Flying in the guise of an eagle over a temple dedicated to him, he observes Semele, a priestess, who swims naked in the rives Asopus to cleanse herself of the blood after she slaughtered a bull at Jupiter’s altar.
The god appears in human form and declares his love. She, frightened, repels him because she is a priestess of Jupiter. He then reveals that he is Jupiter himself. Simple love evolves into passion. She, after a night of love, becomes pregnant.

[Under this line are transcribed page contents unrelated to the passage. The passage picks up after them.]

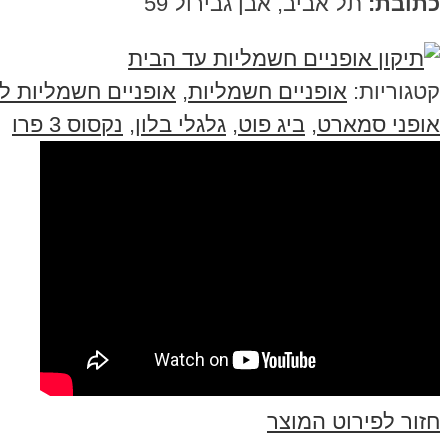
כתובת:
תל אביב, אבן גבירול 59
קטגוריות:
אופניים חשמליות
,
אופניים חשמליות ל
אופני סמארט
,
ביג פוט
,
גלגלי בלון
,
נקסוס 3 פרו
חזור לפירוט המוצר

Juno, jealous wife of Jupiter, feels, from Olympus, that a demigod was generated. She descends to Earth. Disguised as an old crone, she befriends Semele. She confides in her that her love is Jupiter. Juno says that it’s probably a lie. Semele, in conflict, fears to have given herself to a mere man, she who is a priestess of Jupiter. Juno suggests that she demand proof of her lover’s divinity – that he appear to her as god (Juno knows no mortal would support such a vision). Semele cries for being deceived. Juno leaves.
Enter Jupiter, in love. Semele, cold, asks him to grant her a boon. He promises on the River Styx to grant her anything she wants. She then demands that Jupiter reveal himself in all his glory as proof of his divinity. Though Jupiter begs her not to ask this, she persists and he is forced by his oath to comply. Jupiter shows her the smallest of his bolts and the sparsest thunderstorm clouds. She perishes consumed in lightning-ignited flame.
Jupiter rushes to her, rescues the fetal Bacchus by sewing him into his thigh.
Time goes by. Semele is rescued from the Kingdom of Pluto by Bacchus and is taken to Olympus, where she becomes the goddess Thyone. She is received by all the gods.